Pictures are to be dropped. Everything else in the listing gets copied exactly.
[[ Entries shown, beginning ]]
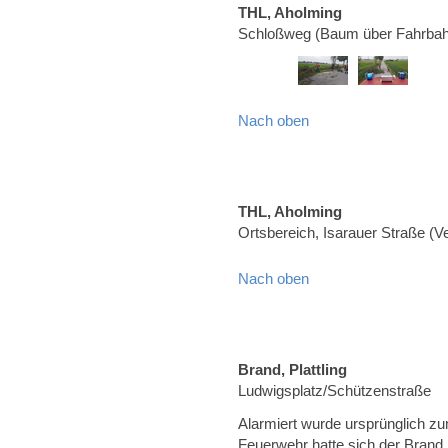
THL, Aholming
Schloßweg (Baum über Fahrbah
Nach oben
THL, Aholming
Ortsbereich, Isarauer Straße (
Nach oben
Brand, Plattling
Ludwigsplatz/Schützenstraße
Alarmiert wurde ursprünglich zu
Feuerwehr hatte sich der Brand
[[ Entries shown, end ]]
Solution to this task:
THL, Aholming
Schloßweg (Baum über Fahrbah
Nach oben
THL, Aholming
Ortsbereich, Isarauer Straße (
Nach oben
Brand, Plattling
Ludwigsplatz/Schützenstraße
Alarmiert wurde ursprünglich zu
Feuerwehr hatte sich der Brand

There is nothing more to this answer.